**TO DO:** Transcribe all the lines below exactly. Omit the pictures.

++++++++++++++++++++

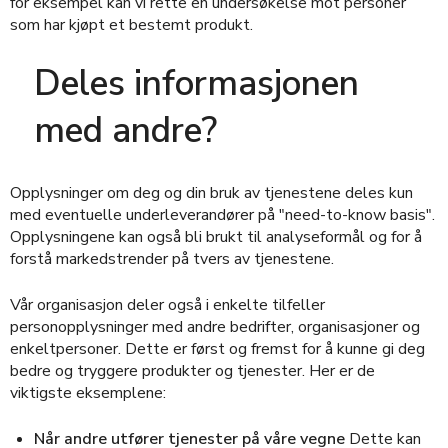
for eksempel kan vi rette en undersøkelse mot personer
som har kjøpt et bestemt produkt.
Deles informasjonen
med andre?
Opplysninger om deg og din bruk av tjenestene deles kun
med eventuelle underleverandører på "need-to-know basis".
Opplysningene kan også bli brukt til analyseformål og for å
forstå markedstrender på tvers av tjenestene.
Vår organisasjon deler også i enkelte tilfeller
personopplysninger med andre bedrifter, organisasjoner og
enkeltpersoner. Dette er først og fremst for å kunne gi deg
bedre og tryggere produkter og tjenester. Her er de
viktigste eksemplene:
Når andre utfører tjenester på våre vegne
Dette kan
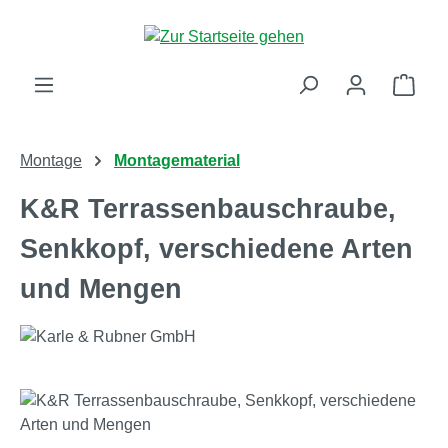
Zum Hauptinhalt springen
Ware
Montage
Montagematerial
K&R Terrassenbauschraube,
Senkkopf, verschiedene Arten
und Mengen
Bildergalerie überspringen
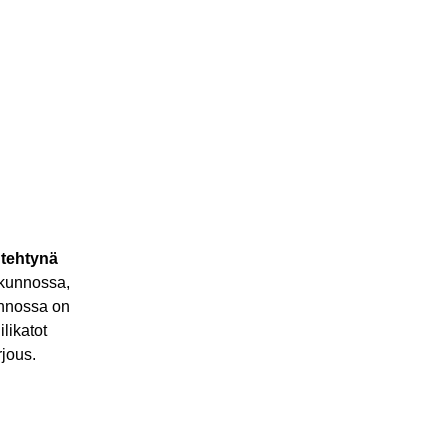
 tehtynä
n kunnossa,
unnossa on
ilikatot
rjous.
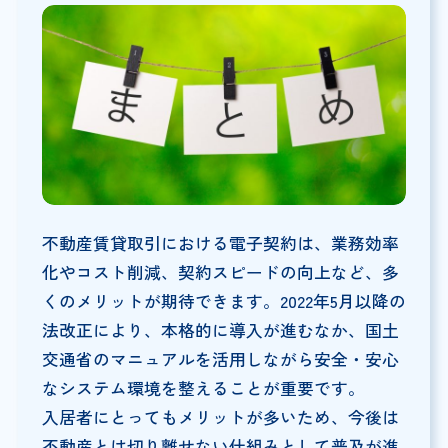
不動産賃貸取引における電子契約は、業務効率
化やコスト削減、契約スピードの向上など、多
くのメリットが期待できます。2022年5月以降の
法改正により、本格的に導入が進むなか、国土
交通省のマニュアルを活用しながら安全・安心
なシステム環境を整えることが重要です。
入居者にとってもメリットが多いため、今後は
不動産とは切り離せない仕組みとして普及が進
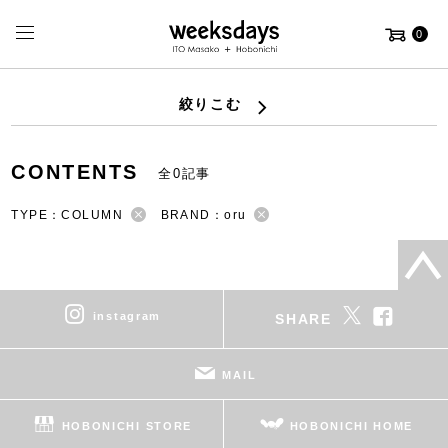
0
絞りこむ
CONTENTS
全0記事
TYPE：COLUMN
BRAND：oru
instagram
SHARE
MAIL
HOBONICHI STORE
HOBONICHI HOME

++++++++++++++++++++

**TASK RESPONSE:**
for eksempel kan vi rette en undersøkelse mot personer
som har kjøpt et bestemt produkt.
Deles informasjonen
med andre?
Opplysninger om deg og din bruk av tjenestene deles kun
med eventuelle underleverandører på "need-to-know basis".
Opplysningene kan også bli brukt til analyseformål og for å
forstå markedstrender på tvers av tjenestene.
Vår organisasjon deler også i enkelte tilfeller
personopplysninger med andre bedrifter, organisasjoner og
enkeltpersoner. Dette er først og fremst for å kunne gi deg
bedre og tryggere produkter og tjenester. Her er de
viktigste eksemplene:
Når andre utfører tjenester på våre vegne
Dette kan
Zum Hauptinhalt springen
Ware
Montage
Montagematerial
K&R Terrassenbauschraube,
Senkkopf, verschiedene Arten
und Mengen
Bildergalerie überspringen
 tehtynä
n kunnossa,
unnossa on
ilikatot
rjous.
不動産賃貸取引における電子契約は、業務効率
化やコスト削減、契約スピードの向上など、多
くのメリットが期待できます。2022年5月以降の
法改正により、本格的に導入が進むなか、国土
交通省のマニュアルを活用しながら安全・安心
なシステム環境を整えることが重要です。
入居者にとってもメリットが多いため、今後は
不動産とは切り離せない仕組みとして普及が進
0
絞りこむ
CONTENTS
全0記事
TYPE：COLUMN
BRAND：oru
instagram
SHARE
MAIL
HOBONICHI STORE
HOBONICHI HOME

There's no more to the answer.